In thread A, an ArrayList
is created. It is managed from thread A only.
In thread B, I want to copy that to a new instance.
The requirement is that copyList
should not fail and should return a consistent version of the list (= existed at some time at least during the copying process).
My approach is this:
public static <T> ArrayList<T> copyList(ArrayList<? extends T> list) {
List<? extends T> unmodifiableList = Collections.unmodifiableList(list);
return new ArrayList<T>(unmodifiableList);
}
Q1: Does that satisfy the requirements?
Q2: How can I do the same without Collections.unmodifiableList
with proably iterators and try-catch blocks?

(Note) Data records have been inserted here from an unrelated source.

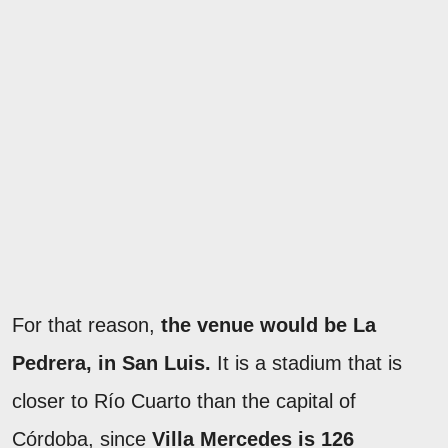
For that reason,
the venue would be La
Pedrera, in San Luis.
It is a stadium that is
closer to Río Cuarto than the capital of
Córdoba, since
Villa Mercedes is 126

UPD. That is an interview question I was asked a year ago. I understand this a bad idea to use non-thread-safe collections like ArrayList in multithreaded environment
No. ArrayList
is not thread safe and you are not using an explicit synchronization
.
While you are executing the method unmodifiableList the first thread can modify the original list and you will have a not valid unmodifiable list.
The simplest way I think is the following:
For example, something like:
List<T> l = Collections.synchronizedList(new ArrayList<T>());
...
public static <T> List<T> copyList(List<? extends T> list) {
List<T> copyList = null;
synchronized(list) {
copyList = new ArrayList<T>(list);
}
return copyList;
}
You should synchronize access to the ArrayList
, or replace ArrayList
with a concurrent collection like CopyOnWriteArrayList
.
Without doing that you might end up with a copy that is inconsistent.